Jimmy was later buried in the cemetery in Kibbutz Kiryat Anavim together with several other soldiers who had fallen in battle on the road to Jerusalem. Menachem Shemi later built a monument there to them and to his son.
When it was Haim Gouri’s turn to speak, he recalled that 1967, during the weeks leading up to the Six Day War, was a time of tension and uncertainty. There were no cellphones or Internet to relay news as it was happening. No one knew what was going on. In May of that year, he told Aliza that if they were called up in the reserves, he would know for a fact that a war was brewing. And indeed they were called up, together with other reservists who were well past the age of compulsory service.
Among them was the late Meir “Mike” Ronnen, the long-term artist, art critic and book reviewer of The Jerusalem Post, who died in 2009 at the age of 83. Ronnen, who served under Gouri’s command in the Six Day War and helped to capture Ammunition Hill, wrote most eloquently about that battle, in which he developed so much respect for the courage and heroism of the Jordanian Legionnaires who lost their lives.
According to one of his articles, he asked Gouri for permission to put up a handwritten sign in English, stating, “Here lie 17 brave Jordanian soldiers.” This gesture of respect was noted by the late King Hussein in a book that he wrote. Gouri mentioned the sign, his own respect for the courage of the enemy and the reaction of the king. However, he neglected to mention Ronnen.
Before the Gouris told their respective stories, the congregation’s spiritual leader Rabbi Avigdor Burstein said that legend has it that for the 19 years in which Jerusalem was divided, there were no doves on the Temple Wall, but once the city was reunited, the doves returned.
■ AT YESHURUN Central Synagogue last Saturday night, the havdala blessings ushering in the new week were much later than in most other congregations. The reason: Cantor Asher Haimowitz combined a festive Jerusalem Day service, including Hallel, with ma’ariv, with the result that the service did not conclude till 9:14 p.m., at which time havdala was made for the whole congregation. The synagogue, which is quite large, was three-quarters full, which – Jerusalem Day notwithstanding – is highly commendable for a Saturday night.
■ SPEAKING ON Sunday night to members of the International Council of the Israel Museum, Mayor Nir Barkat was somewhat late, having been delayed by the traditional Jerusalem Day ceremony on Ammunition Hill. He said that it was important for him to come and address the members at the opening reception at the King David Hotel, precisely because it was Jerusalem Day, but also because he respected the fact that some 200 of them had come to Israel at this time to demonstrate their support for the museum and for the city.
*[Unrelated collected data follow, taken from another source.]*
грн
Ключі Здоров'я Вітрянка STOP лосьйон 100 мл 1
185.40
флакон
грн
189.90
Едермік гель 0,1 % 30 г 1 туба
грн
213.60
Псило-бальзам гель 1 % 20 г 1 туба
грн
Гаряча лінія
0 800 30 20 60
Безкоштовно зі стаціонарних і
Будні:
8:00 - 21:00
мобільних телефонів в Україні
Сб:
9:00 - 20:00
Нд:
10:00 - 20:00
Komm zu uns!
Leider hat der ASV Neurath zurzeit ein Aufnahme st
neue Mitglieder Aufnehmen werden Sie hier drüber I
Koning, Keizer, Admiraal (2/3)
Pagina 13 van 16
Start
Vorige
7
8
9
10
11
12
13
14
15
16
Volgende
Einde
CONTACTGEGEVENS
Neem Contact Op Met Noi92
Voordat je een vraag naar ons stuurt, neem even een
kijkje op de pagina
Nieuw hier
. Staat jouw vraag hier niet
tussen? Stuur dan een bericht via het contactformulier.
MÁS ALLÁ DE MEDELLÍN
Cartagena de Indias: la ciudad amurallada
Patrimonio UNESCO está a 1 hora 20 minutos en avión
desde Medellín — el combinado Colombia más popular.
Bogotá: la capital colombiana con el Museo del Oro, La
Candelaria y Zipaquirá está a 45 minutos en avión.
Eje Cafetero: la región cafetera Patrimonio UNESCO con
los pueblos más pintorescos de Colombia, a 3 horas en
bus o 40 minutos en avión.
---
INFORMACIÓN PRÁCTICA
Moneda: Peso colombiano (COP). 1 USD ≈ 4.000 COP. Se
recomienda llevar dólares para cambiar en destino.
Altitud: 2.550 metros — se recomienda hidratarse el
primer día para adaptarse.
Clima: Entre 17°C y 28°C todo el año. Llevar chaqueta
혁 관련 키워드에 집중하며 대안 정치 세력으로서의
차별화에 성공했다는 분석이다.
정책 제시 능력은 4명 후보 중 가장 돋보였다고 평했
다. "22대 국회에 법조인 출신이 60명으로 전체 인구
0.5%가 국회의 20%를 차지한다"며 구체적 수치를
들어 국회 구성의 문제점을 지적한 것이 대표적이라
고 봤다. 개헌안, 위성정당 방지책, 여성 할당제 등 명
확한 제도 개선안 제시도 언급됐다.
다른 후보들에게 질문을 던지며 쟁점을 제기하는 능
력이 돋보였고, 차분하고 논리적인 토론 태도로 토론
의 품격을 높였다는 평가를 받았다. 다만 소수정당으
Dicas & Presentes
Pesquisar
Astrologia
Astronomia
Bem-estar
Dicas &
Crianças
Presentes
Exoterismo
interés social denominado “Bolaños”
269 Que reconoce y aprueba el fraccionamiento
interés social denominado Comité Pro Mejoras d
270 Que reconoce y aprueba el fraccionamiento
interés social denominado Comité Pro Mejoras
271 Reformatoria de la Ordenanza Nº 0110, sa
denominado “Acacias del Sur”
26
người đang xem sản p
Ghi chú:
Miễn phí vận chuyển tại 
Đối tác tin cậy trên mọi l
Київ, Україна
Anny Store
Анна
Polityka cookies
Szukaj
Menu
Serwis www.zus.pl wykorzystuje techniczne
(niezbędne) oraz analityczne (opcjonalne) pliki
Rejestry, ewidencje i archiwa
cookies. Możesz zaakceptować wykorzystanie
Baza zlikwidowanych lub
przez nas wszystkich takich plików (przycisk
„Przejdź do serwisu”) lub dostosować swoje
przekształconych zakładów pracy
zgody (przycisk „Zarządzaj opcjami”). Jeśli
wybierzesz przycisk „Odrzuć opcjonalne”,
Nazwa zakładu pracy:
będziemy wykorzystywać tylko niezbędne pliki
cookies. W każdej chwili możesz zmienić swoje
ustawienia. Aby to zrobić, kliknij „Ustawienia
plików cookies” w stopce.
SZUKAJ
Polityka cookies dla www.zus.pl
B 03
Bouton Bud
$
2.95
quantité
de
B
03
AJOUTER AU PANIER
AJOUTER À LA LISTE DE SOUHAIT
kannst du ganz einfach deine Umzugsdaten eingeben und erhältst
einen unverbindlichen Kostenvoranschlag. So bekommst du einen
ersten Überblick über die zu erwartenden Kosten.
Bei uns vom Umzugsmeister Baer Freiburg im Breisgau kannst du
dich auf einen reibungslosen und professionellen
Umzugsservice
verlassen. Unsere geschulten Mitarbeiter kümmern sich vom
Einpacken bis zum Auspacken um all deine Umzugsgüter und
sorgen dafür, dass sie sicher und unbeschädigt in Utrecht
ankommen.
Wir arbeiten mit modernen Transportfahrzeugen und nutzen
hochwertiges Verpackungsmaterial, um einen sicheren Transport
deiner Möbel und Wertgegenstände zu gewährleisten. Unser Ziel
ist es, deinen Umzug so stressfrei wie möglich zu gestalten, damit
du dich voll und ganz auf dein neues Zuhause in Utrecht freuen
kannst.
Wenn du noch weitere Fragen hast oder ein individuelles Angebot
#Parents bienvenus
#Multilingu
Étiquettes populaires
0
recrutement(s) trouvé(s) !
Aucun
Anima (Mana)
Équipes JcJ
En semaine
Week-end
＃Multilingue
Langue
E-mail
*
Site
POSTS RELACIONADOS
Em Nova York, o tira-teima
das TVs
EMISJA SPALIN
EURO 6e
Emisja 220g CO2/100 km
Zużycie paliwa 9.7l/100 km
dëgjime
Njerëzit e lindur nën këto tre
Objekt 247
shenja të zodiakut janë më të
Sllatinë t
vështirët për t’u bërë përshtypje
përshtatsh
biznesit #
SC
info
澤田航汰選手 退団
Michael Federmann, his wife, Leora, and his sister, Iris, following in the footsteps of Federmann’s father, the late Yekutiel Federmann, traditionally host the opening reception for the annual meeting in Jerusalem of the ICIM. Federmann said that he hopes that the third generation of the family would go on to do the same. Yekutiel Federmann had an abiding friendship with Israel Museum founder Teddy Kollek, whose vision he shared, and was therefore involved with the museum from its very inception.